Harry stöhnte erleichtert auf. Unter größter Anstrengung zwang er sich auf die Knie. Sein Zauberstab lag neben ihm. Er griff nach ihm, Voldemort hinderte ihn nicht. Dann starrte er Voldemort an.
„Das, Harry, war nur ein kleiner Vorgeschmack auf das, was dich erwartet“, sagte Voldemort kalt. „Du stehst tief in meiner Schuld, wie du weißt. 13 lange Jahre schuldest du mir, und diese Zeit wirst du mir zurückzahlen, jedes einzelne Jahr des Exils.“
Harry stöhnte erneut. Er versuchte sich noch einmal aufzurappeln, fiel jedoch gleich wieder auf seine Knie.
Professor Snape war mittlerweile dicht hinter Voldemort getreten und starrte Harry an. Sein Blick war kalt und verriet nicht die leiseste Gefühlsregung.

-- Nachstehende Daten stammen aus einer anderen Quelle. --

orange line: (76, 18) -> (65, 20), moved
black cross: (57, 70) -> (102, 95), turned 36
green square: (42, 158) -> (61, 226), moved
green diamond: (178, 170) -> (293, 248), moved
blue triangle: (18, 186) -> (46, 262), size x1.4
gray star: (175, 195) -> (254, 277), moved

Voldemort richtete wieder seinen Zauberstab auf Harry, doch dieses Mal war Harry vorgewarnt. Wieder begann das Amulett um Voldemorts Hals zu glühen, doch Harry achtete nicht darauf. In dem Moment, als Voldemort den Cruciatus-Fluch auf ihn schleuderte rief Harry mit trockener Stimme: „Securis“.
Noch während er den Gegenfluch aussprach wandte er seinen Blick von Voldemort ab und starrte auf den Zauberstab seines Vaters, den er in der Hand hielt. Die kleine Gravur kurz oberhalb des Griffs leuchtete hell auf. Der kleine Dreizack strahlte ein gewaltiges Licht aus.

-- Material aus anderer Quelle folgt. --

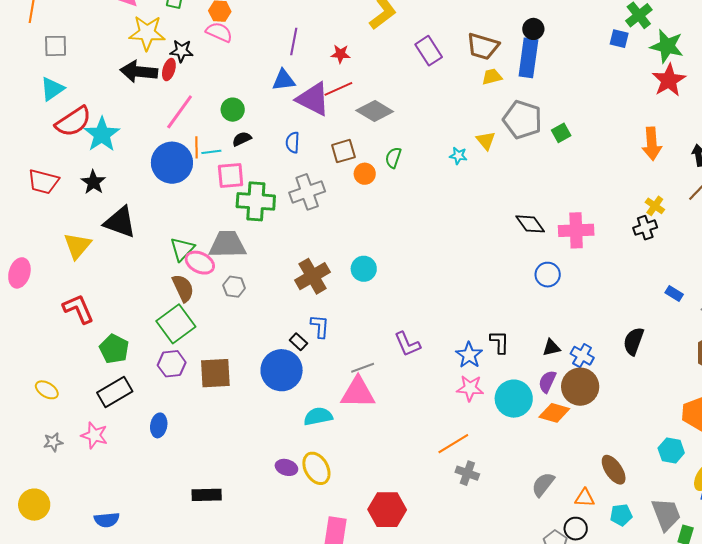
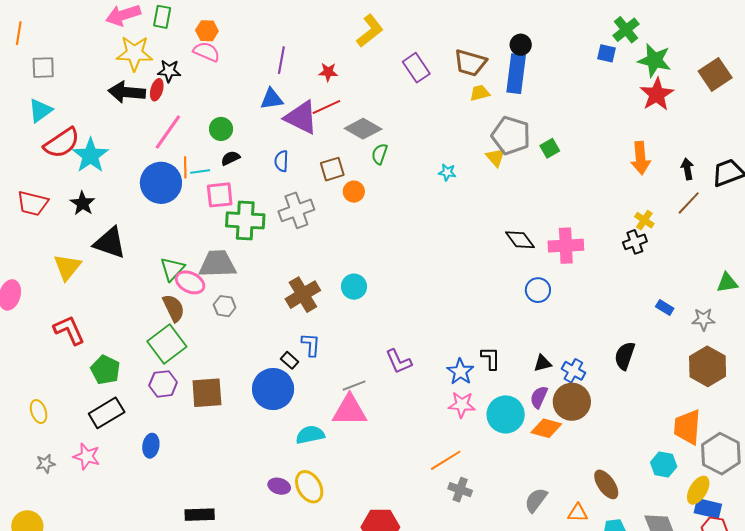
yellow triangle: (486, 141) -> (496, 157), moved
green semicircle: (393, 158) -> (380, 154), moved
yellow ellipse: (47, 390) -> (39, 412), turned 40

Harry spürte wie seine Gliedmaßen taub wurden, als Voldemorts Fluch ihn traf, doch er verspürte keine Schmerzen. Er nahm all seine Kraft zusammen und stand ganz langsam, wie in Zeitlupe auf.
Das Lächeln auf Voldemorts Gesicht erstarb. Fassungslos starrte er Harry an. „Was zum ....“, schrie Voldemort entsetzt, doch der Rest des Satzes blieb ihm in Halse stecken.

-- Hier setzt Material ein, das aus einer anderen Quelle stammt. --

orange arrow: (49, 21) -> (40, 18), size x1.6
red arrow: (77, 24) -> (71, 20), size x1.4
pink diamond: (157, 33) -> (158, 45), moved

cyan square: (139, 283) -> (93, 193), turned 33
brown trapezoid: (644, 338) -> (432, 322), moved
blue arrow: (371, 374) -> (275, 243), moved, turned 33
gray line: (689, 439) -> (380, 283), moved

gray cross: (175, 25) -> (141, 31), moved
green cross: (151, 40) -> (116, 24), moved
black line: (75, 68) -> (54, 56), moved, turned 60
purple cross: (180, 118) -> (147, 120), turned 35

Harry hatte seinen Zauberstab auf Voldemort gerichtet und rief: „Stupor“.
Voldemort taumelte von dem Schockzauber getroffen nach hinten, schaffte es jedoch, sich auf den Beinen zu halten.
Dann starrte er Snape an. „Du warst es, nur aus deinem Hirn konnte solch ein Zauber entspringen“, zischte er. Seine Augen schienen vor Zorn Funken zu sprühen. Das Medaillon um seinen Hals glühte immer heller, je mehr Voldemort sich in seinen Haß steigerte.
„Wie konntest du es wagen?“, kreischte er und richtete seinen Zauberstab auf Snape. Snape stand immer noch unbeweglich auf seinem Platz und sah Voldemort ebenso kalt an wie zuvor Harry.
Harry, der immer noch seinen Zauberstab auf Voldemort gerichtet hatte rief „Expelliarmus“ und hob seine Hand um den Zauberstab aufzufangen, der gleich auf ihn zugeflogen kommen würde. Doch der Fluch traf nicht Voldemort sondern das Amulett um seinen Hals. Die Steine des Amuletts begannen grell zu flackern und Voldemort griff sich mit Schmerz verzerrtem Gesicht an die Brust.
„Was ist das?“, kreischte er.
Snape nutzte diese Chance, griff nach dem grell flackernden Amulett und riß es Voldemort vom Hals. Voldemort taumelte einige Schritte rückwärts und starrte Snape haßerfüllt an.